Problem requirements:
The full listing should be written out verbatim, and its images should be dropped.
====== Exercise data
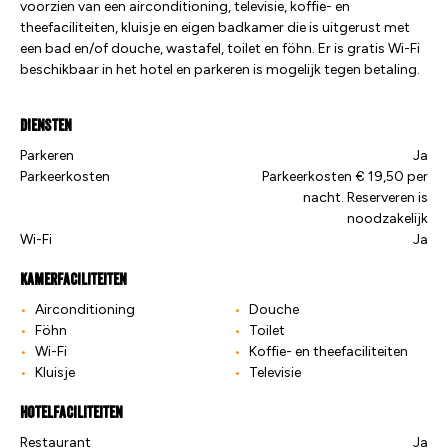
voorzien van een airconditioning, televisie, koffie- en
theefaciliteiten, kluisje en eigen badkamer die is uitgerust met
een bad en/of douche, wastafel, toilet en föhn. Er is gratis Wi-Fi
beschikbaar in het hotel en parkeren is mogelijk tegen betaling.
Diensten
Parkeren
Ja
Parkeerkosten
Parkeerkosten € 19,50 per
nacht. Reserveren is
noodzakelijk
Wi-Fi
Ja
Kamerfaciliteiten
Airconditioning
Douche
Föhn
Toilet
Wi-Fi
Koffie- en theefaciliteiten
Kluisje
Televisie
Hotelfaciliteiten
Restaurant
Ja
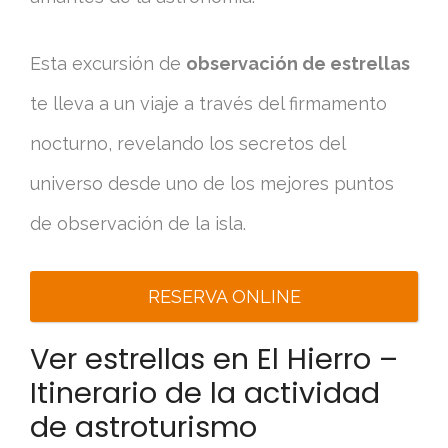
Esta excursión de
observación de estrellas
te lleva a un viaje a través del firmamento
nocturno, revelando los secretos del
universo desde uno de los mejores puntos
de observación de la isla.
RESERVA ONLINE
Ver estrellas en El Hierro –
Itinerario de la actividad
de astroturismo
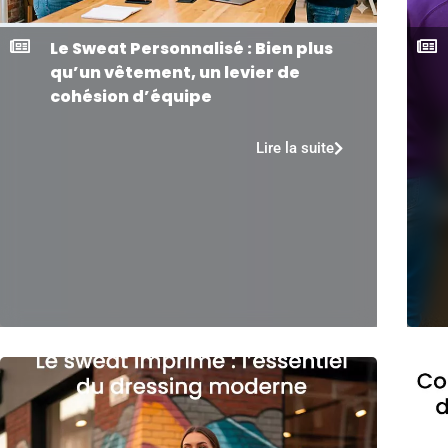
Le Sweat Personnalisé : Bien plus
qu’un vêtement, un levier de
cohésion d’équipe
Lire la suite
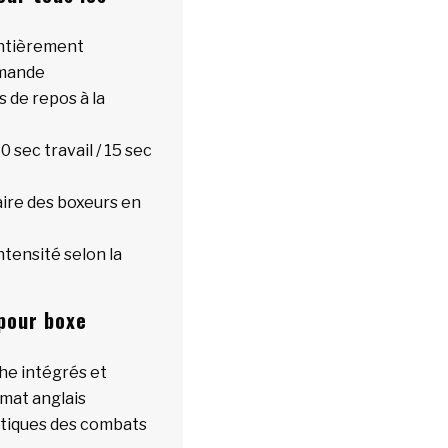
entièrement
mmande
 de repos à la
0 sec travail / 15 sec
aire des boxeurs en
ntensité selon la
 pour boxe
che intégrés et
mat anglais
ntiques des combats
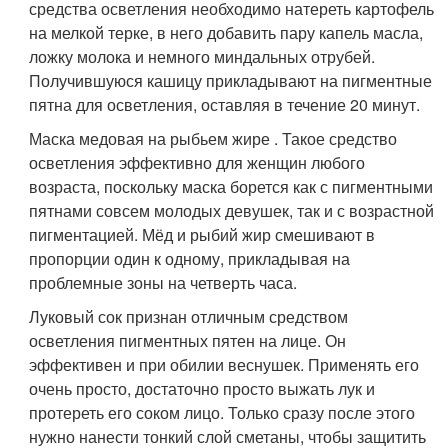
средства осветления необходимо натереть картофель
на мелкой терке, в него добавить пару капель масла,
ложку молока и немного миндальных отрубей.
Получившуюся кашицу прикладывают на пигментные
пятна для осветления, оставляя в течение 20 минут.
Маска медовая на рыбьем жире . Такое средство
осветления эффективно для женщин любого
возраста, поскольку маска борется как с пигментными
пятнами совсем молодых девушек, так и с возрастной
пигментацией. Мёд и рыбий жир смешивают в
пропорции один к одному, прикладывая на
проблемные зоны на четверть часа.
Луковый сок признан отличным средством
осветления пигментных пятен на лице. Он
эффективен и при обилии веснушек. Применять его
очень просто, достаточно просто выжать лук и
протереть его соком лицо. Только сразу после этого
нужно нанести тонкий слой сметаны, чтобы защитить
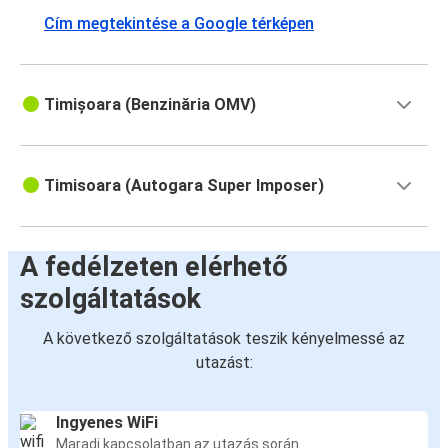
Temesvár
Cím megtekintése a Google térképen
Temesvár
Szeged
Timișoara (Benzinăria OMV)
Temesvár
Szófia
Timisoara (Autogara Super Imposer)
Temesvár
Kecskemét
A fedélzeten elérhető
Kecskemét
szolgáltatások
Temesvár
A következő szolgáltatások teszik kényelmessé az
utazást:
Ingyenes WiFi
Maradj kapcsolatban az utazás során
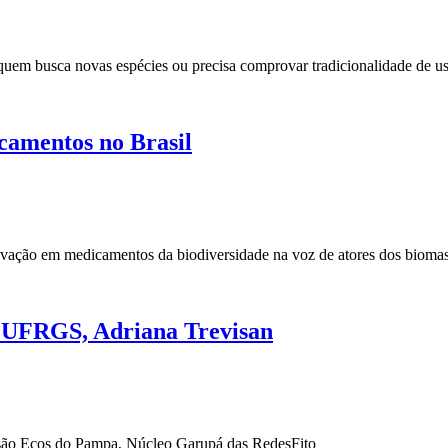
 quem busca novas espécies ou precisa comprovar tradicionalidade de u
camentos no Brasil
ovação em medicamentos da biodiversidade na voz de atores dos bioma
a UFRGS, Adriana Trevisan
são Ecos do Pampa, Núcleo Garupá das RedesFito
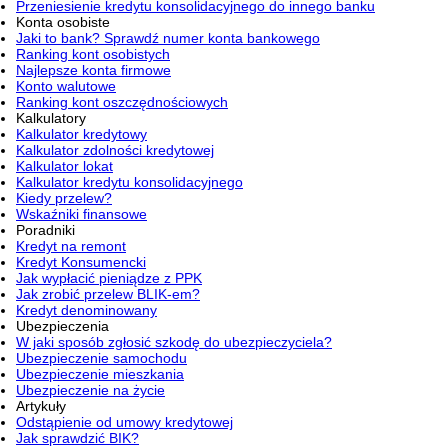
Przeniesienie kredytu konsolidacyjnego do innego banku
Konta osobiste
Jaki to bank? Sprawdź numer konta bankowego
Ranking kont osobistych
Najlepsze konta firmowe
Konto walutowe
Ranking kont oszczędnościowych
Kalkulatory
Kalkulator kredytowy
Kalkulator zdolności kredytowej
Kalkulator lokat
Kalkulator kredytu konsolidacyjnego
Kiedy przelew?
Wskaźniki finansowe
Poradniki
Kredyt na remont
Kredyt Konsumencki
Jak wypłacić pieniądze z PPK
Jak zrobić przelew BLIK-em?
Kredyt denominowany
Ubezpieczenia
W jaki sposób zgłosić szkodę do ubezpieczyciela?
Ubezpieczenie samochodu
Ubezpieczenie mieszkania
Ubezpieczenie na życie
Artykuły
Odstąpienie od umowy kredytowej
Jak sprawdzić BIK?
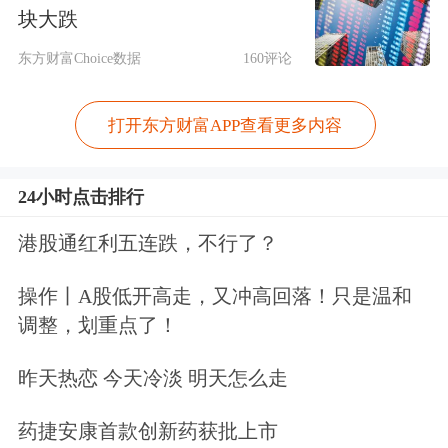
块大跌
老师的课程是免费赠送的。”赵燕对经
东方财富Choice数据
160评论
济观察网记者表示。
记者注意到，下载吴晓波频道App的同
打开东方财富APP查看更多内容
时，可以获得一张吴晓波财经私房课
24小时点击排行
(价值69元，非卖品)，上面的宣传语
港股通红利五连跌，不行了？
是：“跑的比别人快一点。”
操作丨A股低开高走，又冲高回落！只是温和
吴晓波频道跟逻辑思维的知名度相当，
调整，划重点了！
是财经知识(也有网友形容其为“财经鸡
昨天热恋 今天冷淡 明天怎么走
汤”)商业化的巅峰之作，作为财经作
药捷安康首款创新药获批上市
家，吴晓波在全国范围内拥有大量忠实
============
Exercise result:
voorzien van een airconditioning, televisie, koffie- en
theefaciliteiten, kluisje en eigen badkamer die is uitgerust met
een bad en/of douche, wastafel, toilet en föhn. Er is gratis Wi-Fi
beschikbaar in het hotel en parkeren is mogelijk tegen betaling.
Diensten
Parkeren
Ja
Parkeerkosten
Parkeerkosten € 19,50 per
nacht. Reserveren is
noodzakelijk
Wi-Fi
Ja
Kamerfaciliteiten
Airconditioning
Douche
Föhn
Toilet
Wi-Fi
Koffie- en theefaciliteiten
Kluisje
Televisie
Hotelfaciliteiten
Restaurant
Ja
Esta excursión de
observación de estrellas
te lleva a un viaje a través del firmamento
nocturno, revelando los secretos del
universo desde uno de los mejores puntos
de observación de la isla.
RESERVA ONLINE
Ver estrellas en El Hierro –
Itinerario de la actividad
de astroturismo
Le Sweat Personnalisé : Bien plus
qu’un vêtement, un levier de
cohésion d’équipe
Lire la suite
entièrement
mmande
 de repos à la
0 sec travail / 15 sec
aire des boxeurs en
ntensité selon la
 pour boxe
che intégrés et
mat anglais
ntiques des combats
средства осветления необходимо натереть картофель
на мелкой терке, в него добавить пару капель масла,
ложку молока и немного миндальных отрубей.
Получившуюся кашицу прикладывают на пигментные
пятна для осветления, оставляя в течение 20 минут.
Маска медовая на рыбьем жире . Такое средство
осветления эффективно для женщин любого
возраста, поскольку маска борется как с пигментными
пятнами совсем молодых девушек, так и с возрастной
пигментацией. Мёд и рыбий жир смешивают в
пропорции один к одному, прикладывая на
проблемные зоны на четверть часа.
Луковый сок признан отличным средством
осветления пигментных пятен на лице. Он
эффективен и при обилии веснушек. Применять его
очень просто, достаточно просто выжать лук и
протереть его соком лицо. Только сразу после этого
нужно нанести тонкий слой сметаны, чтобы защитить
Temesvár
Cím megtekintése a Google térképen
Temesvár
Szeged
Timișoara (Benzinăria OMV)
Temesvár
Szófia
Timisoara (Autogara Super Imposer)
Temesvár
Kecskemét
A fedélzeten elérhető
Kecskemét
szolgáltatások
Temesvár
A következő szolgáltatások teszik kényelmessé az
utazást:
Ingyenes WiFi
Maradj kapcsolatban az utazás során
 quem busca novas espécies ou precisa comprovar tradicionalidade de u
camentos no Brasil
ovação em medicamentos da biodiversidade na voz de atores dos bioma
a UFRGS, Adriana Trevisan
são Ecos do Pampa, Núcleo Garupá das RedesFito
Przeniesienie kredytu konsolidacyjnego do innego banku
Konta osobiste
Jaki to bank? Sprawdź numer konta bankowego
Ranking kont osobistych
Najlepsze konta firmowe
Konto walutowe
Ranking kont oszczędnościowych
Kalkulatory
Kalkulator kredytowy
Kalkulator zdolności kredytowej
Kalkulator lokat
Kalkulator kredytu konsolidacyjnego
Kiedy przelew?
Wskaźniki finansowe
Poradniki
Kredyt na remont
Kredyt Konsumencki
Jak wypłacić pieniądze z PPK
Jak zrobić przelew BLIK-em?
Kredyt denominowany
Ubezpieczenia
W jaki sposób zgłosić szkodę do ubezpieczyciela?
Ubezpieczenie samochodu
Ubezpieczenie mieszkania
Ubezpieczenie na życie
Artykuły
Odstąpienie od umowy kredytowej
Jak sprawdzić BIK?
块大跌
老师的课程是免费赠送的。”赵燕对经
东方财富Choice数据
160评论
济观察网记者表示。
记者注意到，下载吴晓波频道App的同
打开东方财富APP查看更多内容
时，可以获得一张吴晓波财经私房课
24小时点击排行
(价值69元，非卖品)，上面的宣传语
港股通红利五连跌，不行了？
是：“跑的比别人快一点。”
操作丨A股低开高走，又冲高回落！只是温和
吴晓波频道跟逻辑思维的知名度相当，
调整，划重点了！
是财经知识(也有网友形容其为“财经鸡
昨天热恋 今天冷淡 明天怎么走
汤”)商业化的巅峰之作，作为财经作
药捷安康首款创新药获批上市
家，吴晓波在全国范围内拥有大量忠实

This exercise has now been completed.